After Season of Frustration, Collins Erupts In Grand Finale

After injuries picked apart Mardy Collins' year with the D-Fenders, he saved the best for last.
EL SEGUNDO, Calif. -- There’s a lot on Mardy Collins’ plate right now. And that’s about to change.

“When I get home, my fiancée, she’s gonna put us on a great diet,” he said.

Collins, who scored a game-high 31 points in his L.A. D-Fenders team’s loss to the Austin Toros in Game 3 of the NBA D-League Finals, has some work to do this offseason to complete his NBA comeback. He’s got to work on his defense. And his foul shooting. He could get a little quicker, too. And to do that, he said, he’s gotta shed those 20 pounds.

“When you get hurt you gotta cut back on what you’re eating, and sometimes that’s hard for me,” he said with a laugh.

Collins’ season – his first season in the NBA D-League, after four seasons in the NBA – never really got going in 2011-12. A sprained MCL knocked him out for a few weeks, then, after he came back, a tweaked hamstring was there to greet him. So, a season that was supposed to get him back into the Show for the first time since playing with the Clippers in 2010, just ended up better acquainting him with the D-Fenders’ training room.

But over the past three weeks, as the D-Fenders closed up a record-breaking regular season and marched into the Finals, he’s exploded. And on Saturday night, with D-Fenders star Elijah Millsap hampered by a sprained ankle from the second quarter on, Collins became the singular offensive force keeping L.A. in the game.

“He went off, man,” said forward Otis George. “I’m proud of the guy. I think he’s gonna go real far. … There were times when he just took the momentum and we just followed him. He’s a good leader.

“He played great – just like he’s been playing all Playoffs,” Millsap said.

After putting up 10 points a game during the regular season, that total shot up to 17.4 per game in the postseason. His field goal percentage swelled from 46 percent during the season to 56 percent during the Playoffs.

For most of the night Saturday, Collins did whatever he wanted on the offensive end. He used a strong (and long) first step to beat the smaller Toros guards from the perimeter, then used his body to finish on the inside. If the Toros front line of Eric Dawson and Julian Wright collapsed, he’d just pull up and hit a mid-range jumper.

Or, in the case of one particular sequence in the third quarter, he’d take the ball on the wing, look off the entire defense like a quarterback, create a lane for himself and throw down a dunk so hard that the shot clock shook well into the Toros’ next possession.

“Even before [Elijah] got hurt, I had my mindset keep attacking, keep attacking,” he said. “When I got to the paint I tried to find guys open for shots.

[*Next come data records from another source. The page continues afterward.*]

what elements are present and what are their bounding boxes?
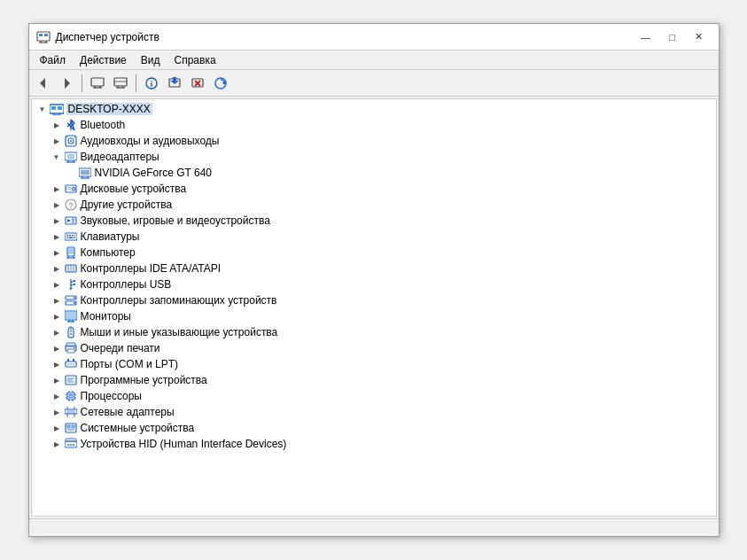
tree-item-system[interactable]: ▶ Системные устройства: [32, 420, 716, 436]
monitors-toggle[interactable]: ▶: [50, 309, 64, 323]
svg-point-100: [74, 347, 75, 349]
svg-marker-6: [40, 78, 45, 89]
tree-item-sound-game[interactable]: ▶ Звуковые, игровые и видеоустройства: [32, 213, 716, 229]
video-adapters-toggle[interactable]: ▼: [50, 150, 64, 164]
svg-rect-12: [114, 78, 127, 86]
svg-rect-64: [66, 235, 68, 237]
network-label: Сетевые адаптеры: [81, 406, 175, 418]
mice-toggle[interactable]: ▶: [50, 325, 64, 339]
tree-item-audio-io[interactable]: ▶ Аудиовходы и аудиовыходы: [32, 133, 716, 149]
tree-item-software-devices[interactable]: ▶ Программные устройства: [32, 372, 716, 388]
ide-toggle[interactable]: ▶: [50, 261, 64, 276]
svg-rect-63: [65, 233, 77, 240]
network-toggle[interactable]: ▶: [50, 405, 64, 419]
maximize-button[interactable]: □: [660, 27, 685, 47]
tree-item-bluetooth[interactable]: ▶ Bluetooth: [32, 117, 716, 133]
properties-button[interactable]: i: [141, 73, 162, 94]
tree-item-monitors[interactable]: ▶ Мониторы: [32, 308, 716, 324]
close-button[interactable]: ✕: [687, 27, 712, 47]
keyboards-toggle[interactable]: ▶: [50, 229, 64, 244]
svg-rect-65: [69, 235, 71, 237]
tree-item-storage[interactable]: ▶ Контроллеры запоминающих устройств: [32, 292, 716, 308]
svg-point-96: [70, 333, 72, 335]
menu-action[interactable]: Действие: [73, 52, 134, 68]
tree-item-nvidia[interactable]: ▶ NVIDIA GeForce GT 640: [32, 165, 716, 181]
svg-rect-72: [68, 248, 74, 254]
svg-rect-68: [66, 237, 68, 239]
tree-item-ports[interactable]: ▶ Порты (COM и LPT): [32, 356, 716, 372]
back-button[interactable]: [33, 73, 54, 94]
computer-toggle[interactable]: ▶: [50, 245, 64, 260]
software-devices-toggle[interactable]: ▶: [50, 373, 64, 387]
other-icon: ?: [64, 198, 78, 212]
svg-point-84: [73, 284, 74, 285]
status-bar: [29, 518, 719, 536]
title-bar-left: Диспетчер устройств: [36, 30, 160, 44]
system-toggle[interactable]: ▶: [50, 421, 64, 435]
software-devices-icon: [64, 373, 78, 387]
root-toggle[interactable]: ▼: [35, 102, 50, 116]
disk-toggle[interactable]: ▶: [50, 182, 64, 196]
tree-item-network[interactable]: ▶ Сетевые адаптеры: [32, 404, 716, 420]
root-label: DESKTOP-XXXX: [66, 103, 152, 115]
tree-item-processors[interactable]: ▶ Процессоры: [32, 388, 716, 404]
computer-button[interactable]: [87, 73, 108, 94]
tree-item-usb[interactable]: ▶ Контроллеры USB: [32, 276, 716, 292]
device-tree[interactable]: ▼ DESKTOP-XXXX ▶: [32, 99, 716, 516]
svg-rect-133: [66, 439, 76, 441]
tree-item-keyboards[interactable]: ▶ Клавиатуры: [32, 229, 716, 245]
hid-toggle[interactable]: ▶: [50, 437, 64, 451]
menu-help[interactable]: Справка: [167, 52, 223, 68]
tree-item-video-adapters[interactable]: ▼ Видеоадаптеры: [32, 149, 716, 165]
update-driver-button[interactable]: [164, 73, 185, 94]
tree-item-ide[interactable]: ▶ Контроллеры IDE ATA/ATAPI: [32, 261, 716, 276]
svg-rect-5: [44, 34, 48, 36]
audio-io-label: Аудиовходы и аудиовыходы: [81, 135, 220, 147]
tree-item-print[interactable]: ▶ Очереди печати: [32, 340, 716, 356]
tree-item-disk[interactable]: ▶ Дисковые устройства: [32, 181, 716, 197]
svg-rect-106: [73, 359, 74, 362]
keyboards-label: Клавиатуры: [81, 230, 140, 243]
ports-icon: [64, 357, 78, 371]
ports-toggle[interactable]: ▶: [50, 357, 64, 371]
svg-rect-112: [69, 394, 73, 398]
bluetooth-toggle[interactable]: ▶: [50, 118, 64, 132]
tree-item-hid[interactable]: ▶ Устройства HID (Human Interface Device…: [32, 436, 716, 452]
toolbar-separator-2: [136, 74, 136, 92]
tree-item-other[interactable]: ▶ ? Другие устройства: [32, 197, 716, 213]
network-icon: [64, 405, 78, 419]
show-all-button[interactable]: [110, 73, 131, 94]
svg-text:i: i: [150, 80, 152, 89]
usb-label: Контроллеры USB: [81, 278, 172, 291]
svg-rect-105: [67, 359, 69, 362]
tree-root[interactable]: ▼ DESKTOP-XXXX: [32, 101, 716, 117]
other-toggle[interactable]: ▶: [50, 198, 64, 212]
sound-game-toggle[interactable]: ▶: [50, 214, 64, 228]
computer-icon: [64, 245, 78, 260]
storage-label: Контроллеры запоминающих устройств: [81, 294, 277, 307]
usb-toggle[interactable]: ▶: [50, 277, 64, 292]
svg-rect-54: [66, 187, 71, 188]
svg-point-88: [74, 297, 75, 299]
menu-file[interactable]: Файл: [33, 52, 74, 68]
tree-item-mice[interactable]: ▶ Мыши и иные указывающие устройства: [32, 324, 716, 340]
minimize-button[interactable]: —: [634, 27, 658, 47]
svg-rect-130: [72, 425, 74, 428]
processors-toggle[interactable]: ▶: [50, 389, 64, 403]
forward-button[interactable]: [56, 73, 77, 94]
toolbar: i: [29, 70, 719, 97]
uninstall-button[interactable]: [187, 73, 208, 94]
tree-item-computer[interactable]: ▶ Компьютер: [32, 245, 716, 261]
svg-point-53: [73, 188, 74, 190]
scan-button[interactable]: [210, 73, 231, 94]
svg-marker-85: [69, 288, 73, 290]
svg-rect-8: [91, 78, 104, 86]
menu-view[interactable]: Вид: [134, 52, 167, 68]
toolbar-separator-1: [82, 74, 82, 92]
system-label: Системные устройства: [81, 422, 195, 434]
print-toggle[interactable]: ▶: [50, 341, 64, 355]
audio-io-toggle[interactable]: ▶: [50, 134, 64, 148]
processors-label: Процессоры: [81, 390, 143, 402]
video-adapters-icon: [64, 150, 78, 164]
storage-toggle[interactable]: ▶: [50, 293, 64, 307]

That was my mentality from the time I checked in.”

It wasn’t until the Toros started deploying guard Squeaky Johnson, who stays with ballhandlers like an accent, to guard Collins that the D-Fender guard started slowing down.

“I’m more tired than anything,” he said. “They wore me down in that second half. Johnson picking me up full-court kinda wore me down. I’m so tired.”

But until then, Collins had spent the whole night proving – on both sides of the court – that he belongs back in the NBA. He came into this year looking to show himself capable of running and defending the point, but with his size (6-foot-6) and quickness, he could play anywhere from 1 to 3 in the NBA, said D-Fenders coach Eric Musselman.

“Mardy Collins is a utility baseball player who can play four positions at this level, and 3 positions at the NBA level,” he said.

Now, it’s just a matter of getting – and staying – healthy, Collins said. He’ll take a few weeks off before he starts training again. Head back to South Jersey. See the kids. Get intimate with the food pyramid.

“I’m gonna work my butt off,” he said.

But, if the D-Fenders were going to lose (“With the great season we had, you’d like to close it out better”), Saturday was about as good a send-off into the summer as he could have asked for.

“I wish I could do that consistently throughout the year, but it was a good thing I could finish like that so I can go into summer with a positive attitude.”